Each of these decisions probably seemed sensible in the context of the individual event. It is the combination of repeat decisions of this nature that can leave a company two or three years down the line with a mass of unmaintainable code and a sinking feeling when looking at how they have progressed against their longer term plans.

The first step in the right direction is the hardest

The good news is that the same principle works in the opposite direction too. Each step in the right direction builds on the last and accelerates progress towards a long term goal.

A former team of mine were delivering a capability to track customer segments from a marketing database. The shortest route would have been to use existing segment definitions from the legacy document store for their selection criteria, however they knew that long term we wanted a full segmentation tool in the web. Creating a very simple definition API capability to serve the web allowed the team to deliver a basic feature, and at the same time break one of the biggest technical barriers in our larger web migration.

The key here is that in itself this was a limited piece, but paved the way for further steps. There was an overhead in some extra effort over the easier option, but the reward for this was that the next feature that needed segment capability in the web had a great start to build on.

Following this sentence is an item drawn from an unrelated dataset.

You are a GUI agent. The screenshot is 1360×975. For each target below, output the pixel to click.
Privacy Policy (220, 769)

It would have been hard to justify anything other than progressing the capability when addressing future needs. If instead we’d taken the easy route we’d still have been at the 'foot of the mountain' with the temptation to again take the easy path the next time a need arose.

Not every step is forwards, just don't go backwards

I’m a pragmatist and I know that not every decision provides the opportunity to progress longer term strategy. Even indirect steps can help as long as they don’t take you backwards. Work such as having to fix up legacy code, add a feature to stay competitive or address burning customer needs will always need prioritisation.

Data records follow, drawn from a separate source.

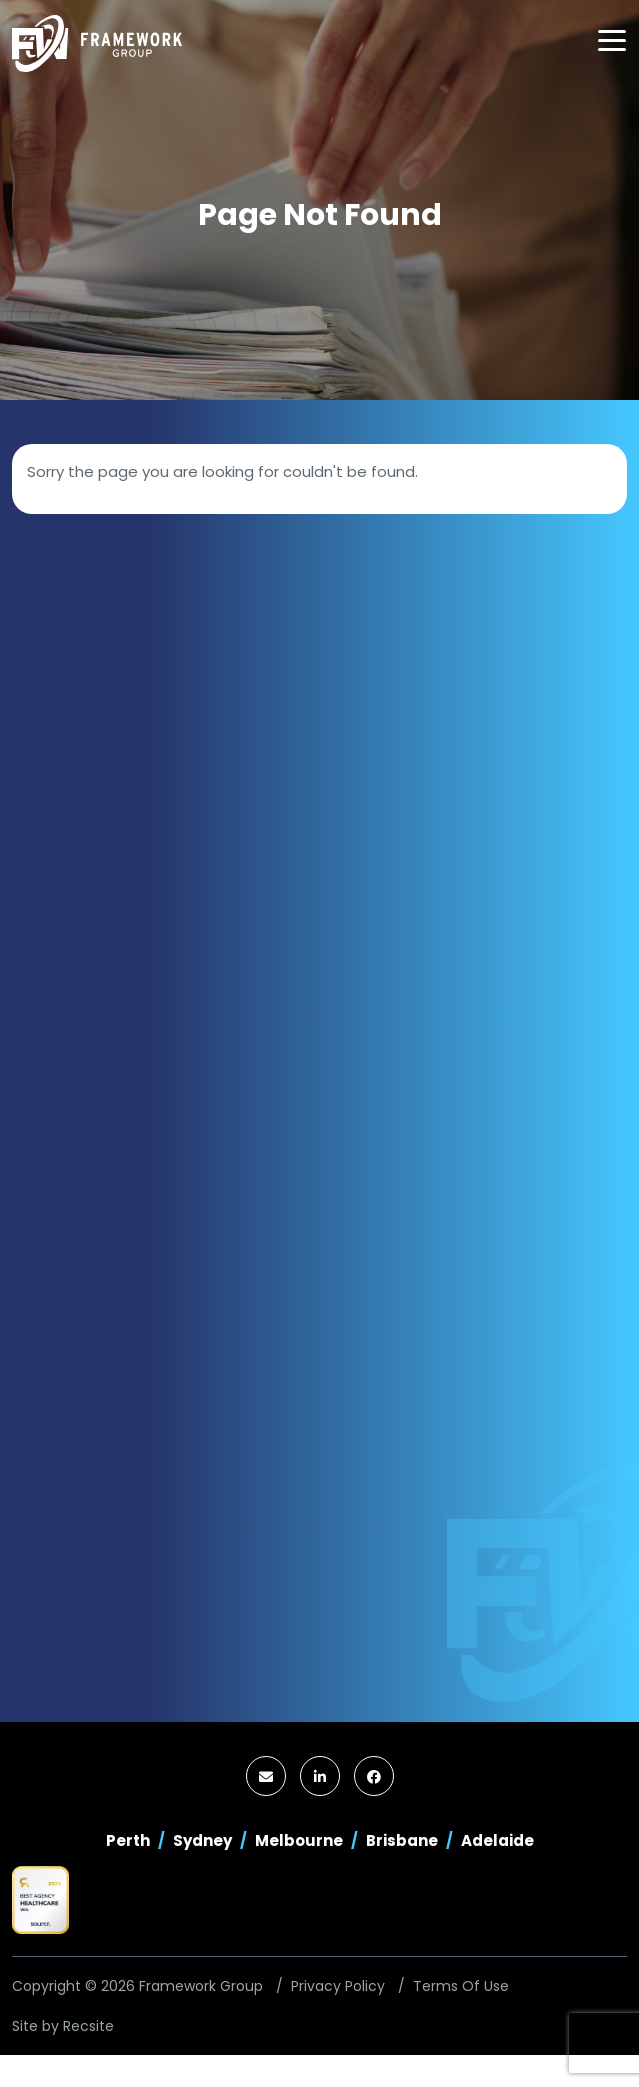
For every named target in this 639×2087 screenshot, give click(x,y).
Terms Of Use (461, 1986)
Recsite (88, 2026)
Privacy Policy (338, 1986)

The problem is when the temptation then comes up to build a brand new feature on that legacy code, or push that prototype into production, as it’s quicker than biting off the architectural or product changes you know are needed. Taking the easy option here isn't just missing a change to move forward, it's adding to your problems and making it harder to progress in future. If you're facing such a decision I recommend that you ask yourself whether you're missing an opportunity to move in the right direction - and be honest about the answer. Your future self will thank you for it.